An Interpretable Constructive Algorithm for Incremental Random Weight Neural Networks and Its Application

In this article, we aim to offer an interpretable learning paradigm for incremental random weight neural networks (IRWNNs). IRWNNs have become a hot research direction of neural network algorithms due to their ease of deployment and fast learning speed. However, existing IRWNNs have difficulty explaining how hidden nodes (parameters) affect the convergence of network residuals. To address this gap, this article proposes an interpretable construction algorithm (ICA). Specifically, we first conduct a spatial geometric analysis of the network construction process and establish the spatial geometric relationship between the network residuals and hidden parameters to visualize the influence of hidden parameters on the convergence of the network residuals. Second, based on the spatial geometric relationship and node pool strategy, an interpretable control strategy with spatial geometry information is established to obtain hidden parameters conducive to the convergence of network residuals.
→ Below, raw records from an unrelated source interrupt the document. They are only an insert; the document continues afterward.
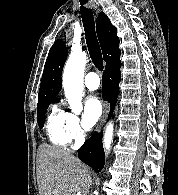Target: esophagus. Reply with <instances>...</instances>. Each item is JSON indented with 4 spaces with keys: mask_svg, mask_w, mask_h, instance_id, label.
I'll return each instance as SVG.
<instances>
[{
    "mask_svg": "<svg viewBox=\"0 0 178 195\" xmlns=\"http://www.w3.org/2000/svg\"><path fill=\"white\" fill-rule=\"evenodd\" d=\"M108 112H109V104L107 102L104 103V110H103V114L98 122V125H97V131H100L106 118H107V115H108Z\"/></svg>",
    "mask_w": 178,
    "mask_h": 195,
    "instance_id": "34e87169",
    "label": "esophagus"
}]
</instances>
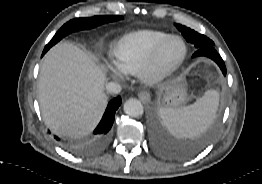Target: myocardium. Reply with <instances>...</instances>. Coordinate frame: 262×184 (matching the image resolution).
<instances>
[{"label":"myocardium","mask_w":262,"mask_h":184,"mask_svg":"<svg viewBox=\"0 0 262 184\" xmlns=\"http://www.w3.org/2000/svg\"><path fill=\"white\" fill-rule=\"evenodd\" d=\"M173 41H179L182 45L181 55L171 63L162 61L163 54L169 44ZM188 49L183 38L177 35L167 37L149 56L146 62L139 69L140 78L150 84L159 83L175 73L183 64L187 57Z\"/></svg>","instance_id":"obj_1"}]
</instances>
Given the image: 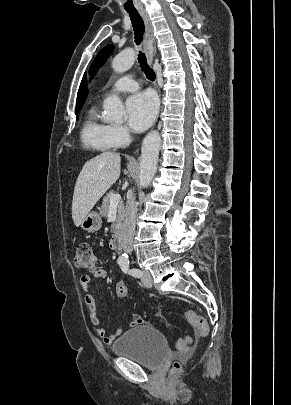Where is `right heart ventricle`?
<instances>
[{"instance_id":"1","label":"right heart ventricle","mask_w":291,"mask_h":405,"mask_svg":"<svg viewBox=\"0 0 291 405\" xmlns=\"http://www.w3.org/2000/svg\"><path fill=\"white\" fill-rule=\"evenodd\" d=\"M81 138L83 143L98 151H109L117 147L112 137V125L103 120L96 106L86 114Z\"/></svg>"}]
</instances>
In addition, to facilitate ICA to handle complex tasks of big data, this article proposes a lightweight ICA with low complexity, namely ICA+. Finally, it is proved theoretically that the ICA and ICA+ proposed in this article have universal approximation properties. The experimental results on two real-world datasets and seven benchmark datasets demonstrate the advantages of the proposed ICA and ICA+ in terms of fast learning, good generalization, and compactness of network structure.